As soon as the children were ready for school, Leah became involved with the school's Mothers' Club. Leah soon realised that, while each Mothers' Club did a worthwhile job for its own school, together they could lobby forcefully for reforms in matters concerning children. She founded and became the first President of the Victorian Federation of Mothers' Club. At the initiative of this Federation, the Safety Council and the Children's Cinema Council were formed.
Concerned with inner city youth, Leah developed the Richmond and Collingwood Opportunity Clubs, providing young people with a cut lunch that became known as the 'Oslo lunch' using bread from the Oslo bakery.

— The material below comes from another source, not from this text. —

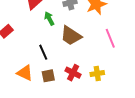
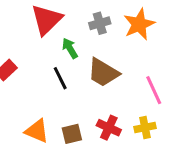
pink line: (110, 38) -> (154, 90), moved
black line: (43, 52) -> (60, 78), moved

In 1937, she was a candidate for the State election. Her election brochure stated: I make no promises, because promises cannot always be kept, but I will do all in my power to develop: economic security, the scientific distribution of food, an adequate housing scheme, free education from kindergarten to university, a national health and insurance scheme. Some of the voters of the Albert Park electorate accused her of trying to take a man's job and did not support her.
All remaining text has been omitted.